◆ What is being asked ◆
Without changing a character, return the entries, but not the images they hold.

**** Excerpted data

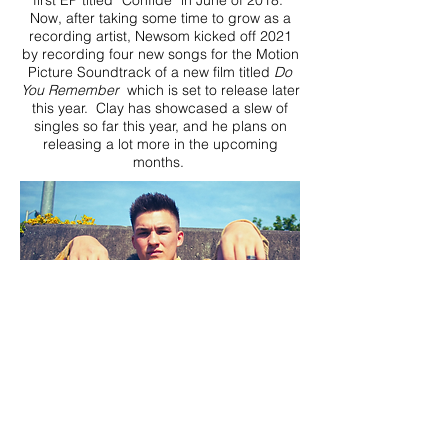
first EP titled “Confide” in June of 2018.
Now, after taking some time to grow as a
recording artist, Newsom kicked off 2021
by recording four new songs for the Motion
Picture Soundtrack of a new film titled
Do
You Remember
which is set to release later
this year. Clay has showcased a slew of
singles so far this year, and he plans on
releasing a lot more in the upcoming
months.
DOWNLOAD PRESS PHOTOS HERE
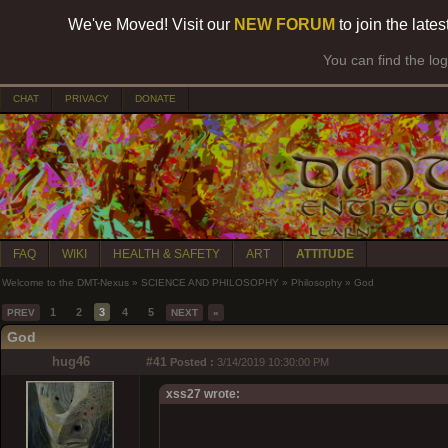
We've Moved! Visit our
NEW FORUM
to join the late
You can find the lo
CHAT
PRIVACY
DONATE
FAQ
WIKI
HEALTH & SAFETY
ART
ATTITUDE
Welcome to the DMT-Nexus
»
SCIENCE AND PHILOSOPHY
»
Philosophy
»
God
1
2
3
4
5
PREV
NEXT
»
God
hug46
#41
Posted :
3/14/2019 10:30:00 PM
xss27 wrote:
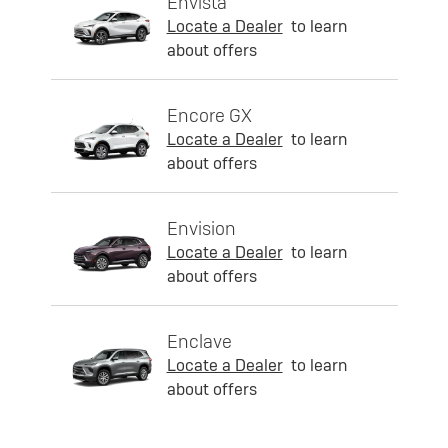
Envista
Locate a Dealer
to learn
about offers
Encore GX
Locate a Dealer
to learn
about offers
Envision
Locate a Dealer
to learn
about offers
Enclave
Locate a Dealer
to learn
about offers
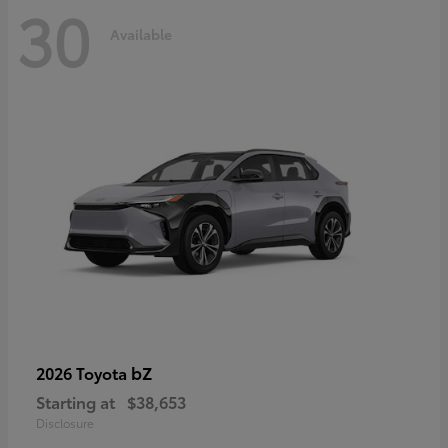
30
Available
bZ
2026 Toyota
Starting at
$38,653
Disclosure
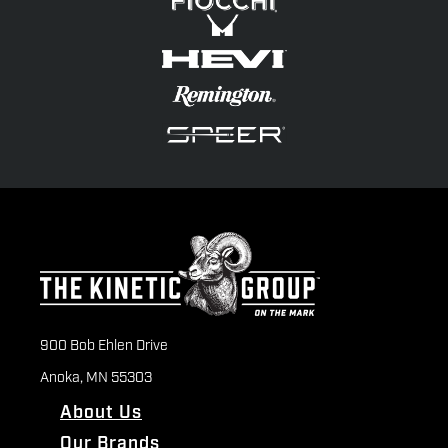
900 Bob Ehlen Drive
Anoka, MN 55303
About Us
Our Brands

********

◆ Response to the task ◆
first EP titled “Confide” in June of 2018.
Now, after taking some time to grow as a
recording artist, Newsom kicked off 2021
by recording four new songs for the Motion
Picture Soundtrack of a new film titled
Do
You Remember
which is set to release later
this year. Clay has showcased a slew of
singles so far this year, and he plans on
releasing a lot more in the upcoming
months.
DOWNLOAD PRESS PHOTOS HERE
We've Moved! Visit our
NEW FORUM
to join the late
You can find the lo
CHAT
PRIVACY
DONATE
FAQ
WIKI
HEALTH & SAFETY
ART
ATTITUDE
Welcome to the DMT-Nexus
»
SCIENCE AND PHILOSOPHY
»
Philosophy
»
God
1
2
3
4
5
PREV
NEXT
»
God
hug46
#41
Posted :
3/14/2019 10:30:00 PM
xss27 wrote:
Envista
Locate a Dealer
to learn
about offers
Encore GX
Locate a Dealer
to learn
about offers
Envision
Locate a Dealer
to learn
about offers
Enclave
Locate a Dealer
to learn
about offers
30
Available
bZ
2026 Toyota
Starting at
$38,653
Disclosure
900 Bob Ehlen Drive
Anoka, MN 55303
About Us
Our Brands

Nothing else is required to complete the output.